- How do I install yethee/tiktoken in a Laravel project?
- Run `composer require yethee/tiktoken` in your project root. No additional setup is needed for basic usage. The package supports PHP 8.1+ and integrates cleanly with Laravel’s Composer dependency system.
- Which GPT models are supported out of the box?
- The package supports all OpenAI models using the standard tiktoken vocabularies, including GPT-3.5 (e.g., `gpt-3.5-turbo-0301`), GPT-4, GPT-5, and embeddings. Check the [changelog](https://github.com/yethee/tiktoken-php/blob/master/CHANGELOG.md) for the latest supported models.
- Can I use this package to validate token counts before calling OpenAI’s API?
- Yes. Use `$encoder->encode()` to pre-tokenize user input and compare against your model’s token limit (e.g., 8,192 for GPT-4). Integrate this logic in Laravel middleware or a service layer to reject oversized prompts early.
- How does the optional FFI/LibEncoder mode improve performance?
- The experimental `LibEncoder` uses Rust’s `tiktoken-rs` via FFI for ~2x faster encoding on large texts (e.g., >10,000 tokens). However, it requires building native libraries and adds setup complexity. Benchmark it for your workload—it may not help for small texts due to marshalling overhead.
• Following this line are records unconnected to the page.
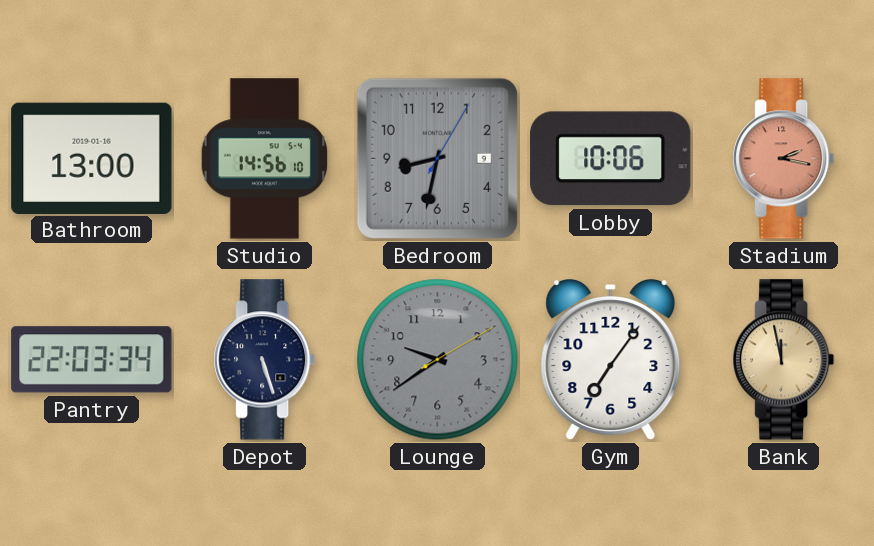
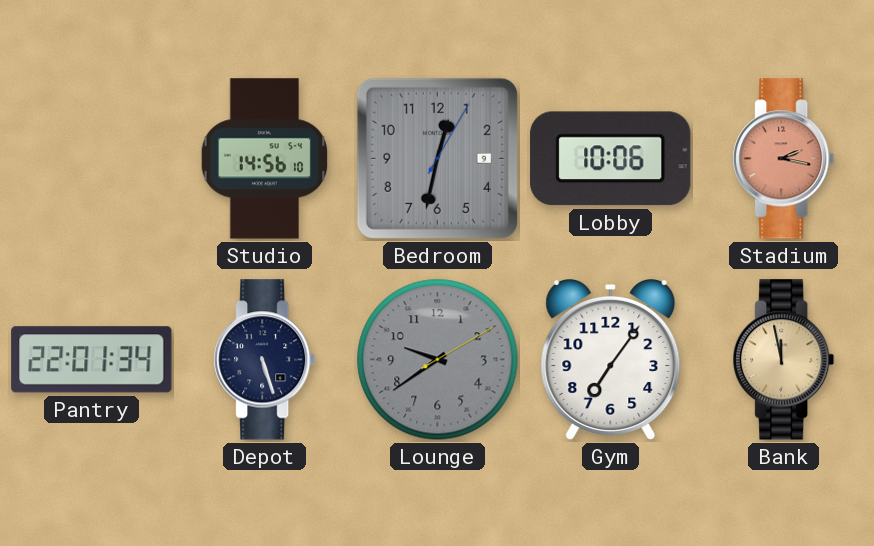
Bathroom: 13:00 -> none
Bedroom: 8:32 -> 12:32
Pantry: 22:03 -> 22:01
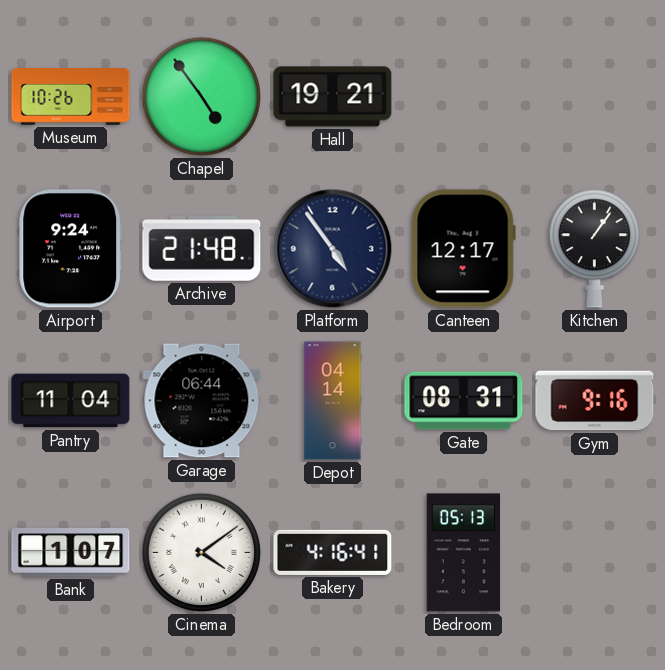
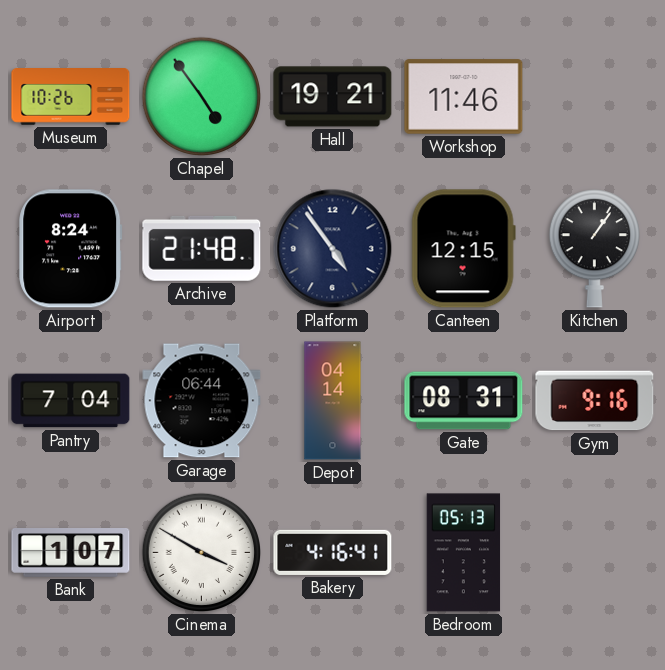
Workshop: none -> 11:46
Airport: 9:24 -> 8:24
Canteen: 12:17 -> 12:15
Pantry: 11:04 -> 7:04
Cinema: 4:09 -> 3:50
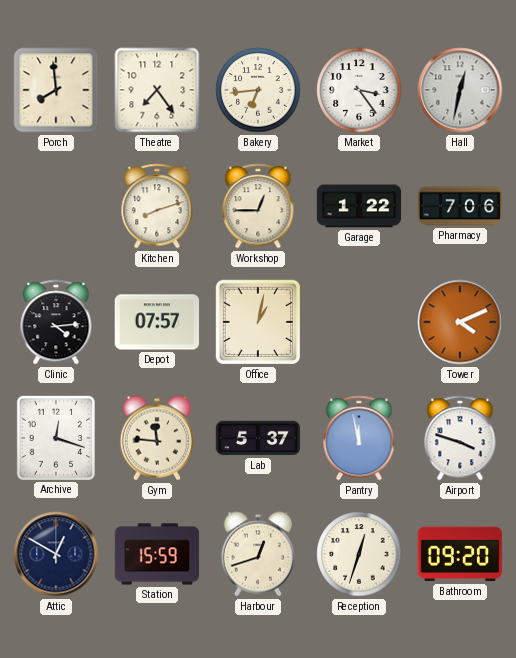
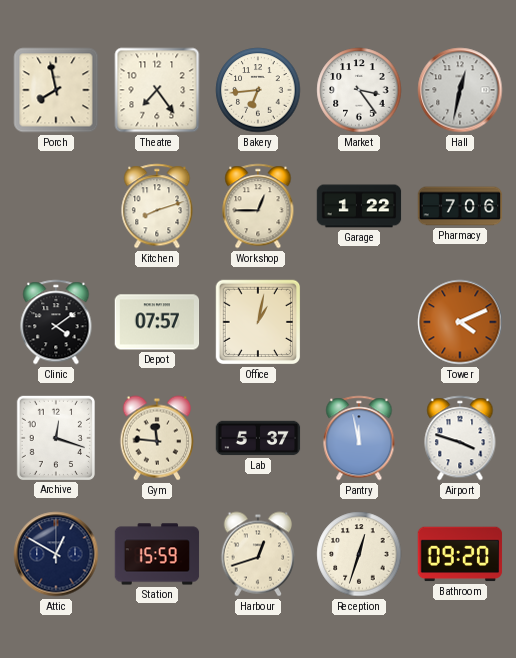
Porch: 7:59 -> 7:58
Clinic: 4:14 -> 4:09
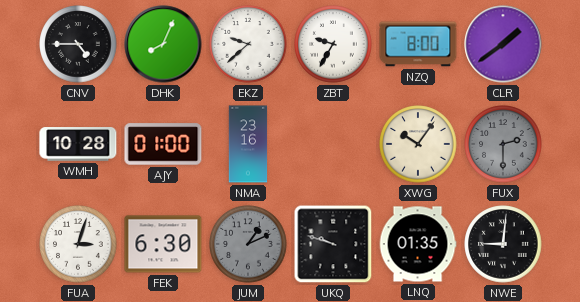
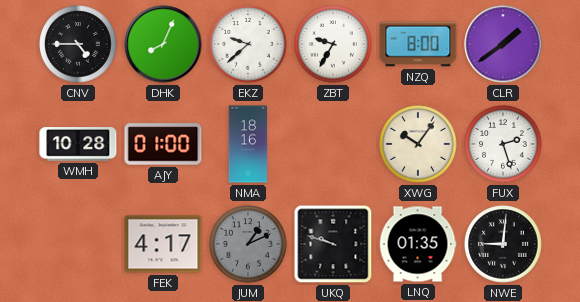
NMA: 23:16 -> 18:16
FUX: 2:30 -> 2:27
FUX dial: grey -> white
FUA: 3:03 -> none
FEK: 6:30 -> 4:17
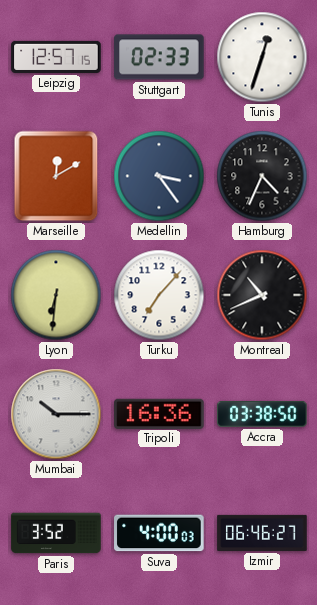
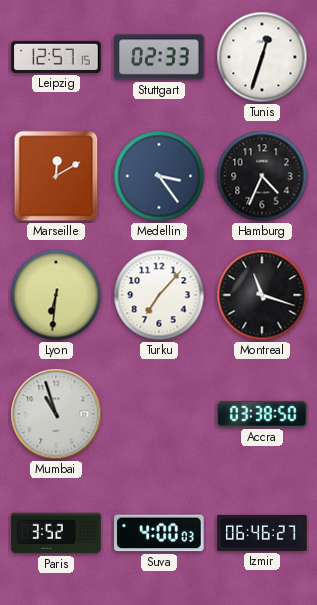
Montreal: 10:41 -> 11:18
Mumbai: 10:15 -> 10:57
Tripoli: 16:36 -> none
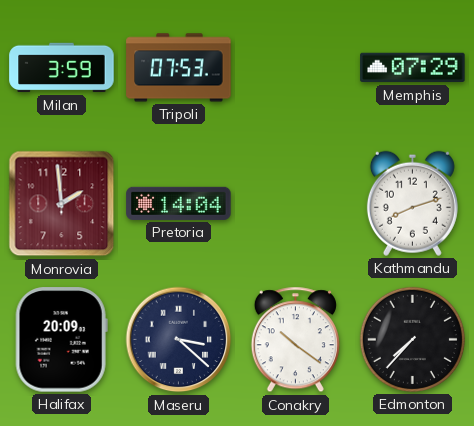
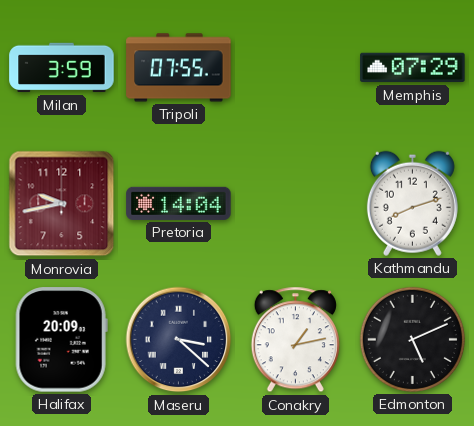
Tripoli: 07:53 -> 07:55
Monrovia: 1:59 -> 9:43
Conakry: 10:21 -> 1:13
Edmonton: 7:37 -> 5:11
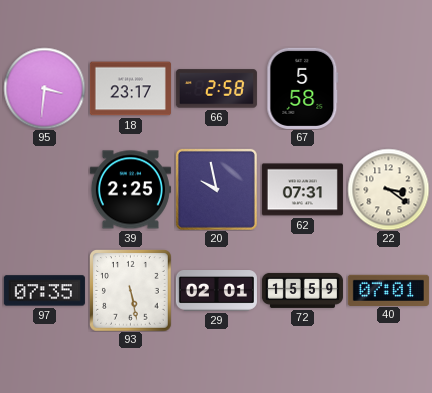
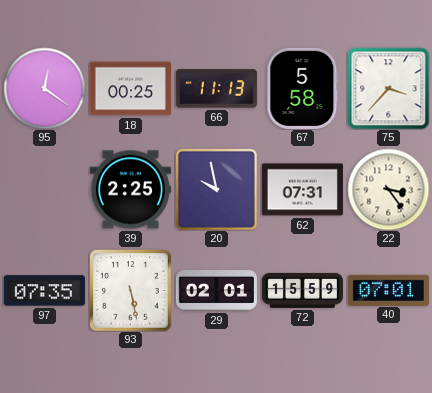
95: 3:31 -> 12:21
18: 23:17 -> 00:25
66: 2:58 -> 11:13
75: none -> 3:37
22: 3:21 -> 3:24
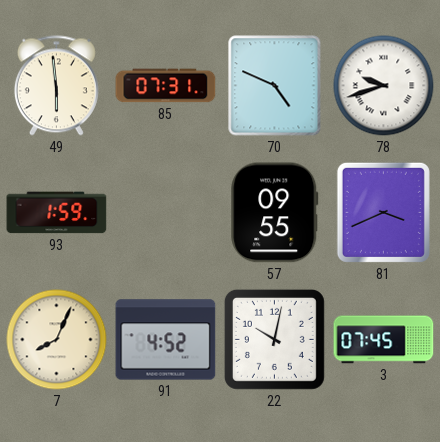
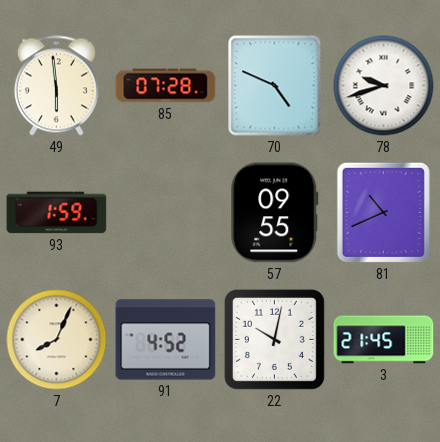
85: 07:31 -> 07:28
81: 3:41 -> 10:41
3: 07:45 -> 21:45
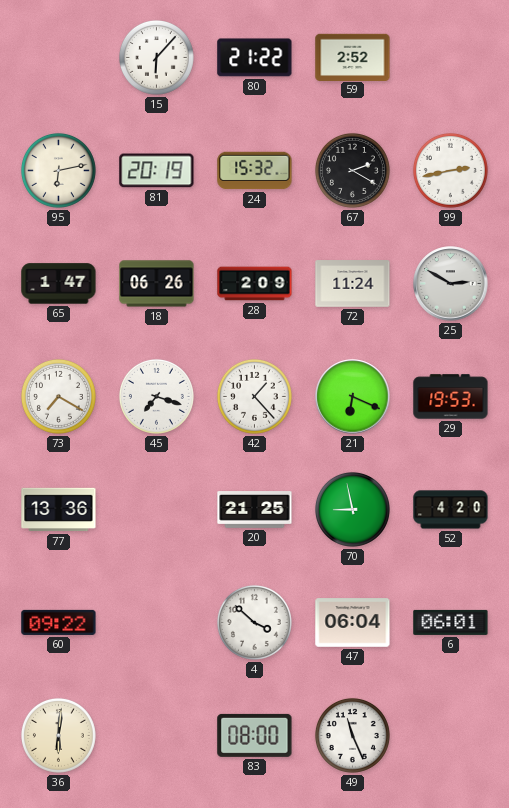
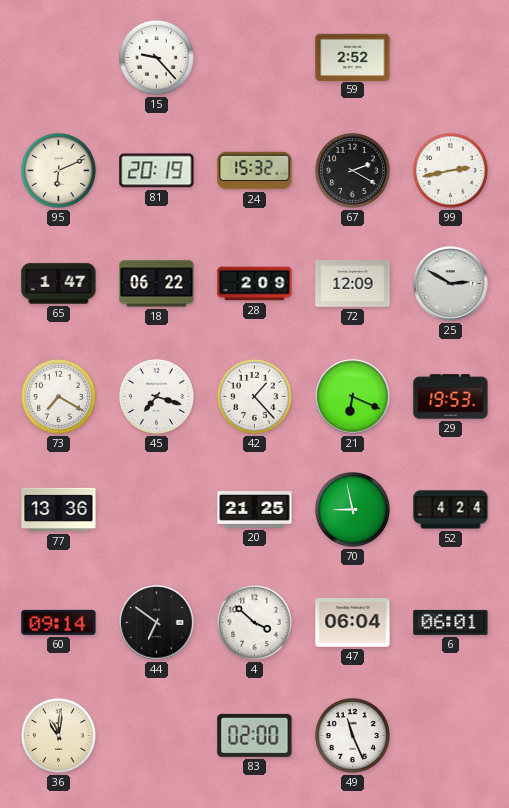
15: 6:07 -> 9:23
80: 21:22 -> none
95: 6:13 -> 6:11
18: 06:26 -> 06:22
72: 11:24 -> 12:09
52: 4:20 -> 4:24
60: 09:22 -> 09:14
44: none -> 6:51
36: 6:01 -> 11:01
83: 08:00 -> 02:00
- Where should I store the vocabulary cache for production?
- Use Laravel’s cache system (e.g., Redis) instead of the filesystem for `TIKTOKEN_CACHE_DIR`. Set the path via `EncoderProvider::setVocabCache()` or the `TIKTOKEN_CACHE_DIR` environment variable. This avoids I/O bottlenecks in high-traffic apps.
- How do I integrate tokenization into Laravel queues for batch processing?
- Dispatch a job with the text payload, then use `$encoder->encode()` inside the job’s `handle()` method. For example: `TokenizeTextJob::dispatch($userInput)->onQueue('tokenization');`. This offloads heavy tokenization from API requests.
- Are there any known issues with token counts matching OpenAI’s SDK?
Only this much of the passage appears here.